● ACTIVITY: Please retype the records below exactly as they appear, leaving out every picture.

Page images and extracted text:
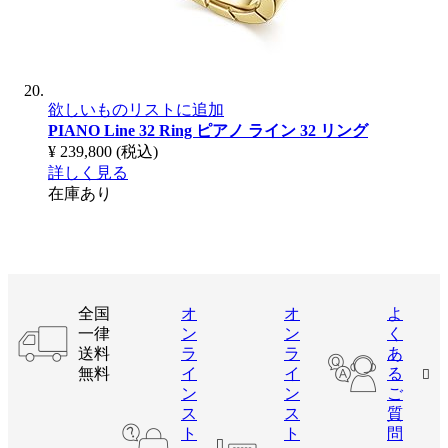
欲しいものリストに追加
PIANO Line 32 Ring
ピアノ ライン 32 リング
¥ 239,800
(税込)
詳しく見る
在庫あり
全国
オ
オ
よ
一律
ン
ン
く
送料
ラ
ラ
あ
無料
イ
イ
る
ン
ン
ご
ス
ス
質
ト
ト
問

● FINISHED TASK:
欲しいものリストに追加
PIANO Line 32 Ring
ピアノ ライン 32 リング
¥ 239,800
(税込)
詳しく見る
在庫あり
全国
オ
オ
よ
一律
ン
ン
く
送料
ラ
ラ
あ
無料
イ
イ
る
ン
ン
ご
ス
ス
質
ト
ト
問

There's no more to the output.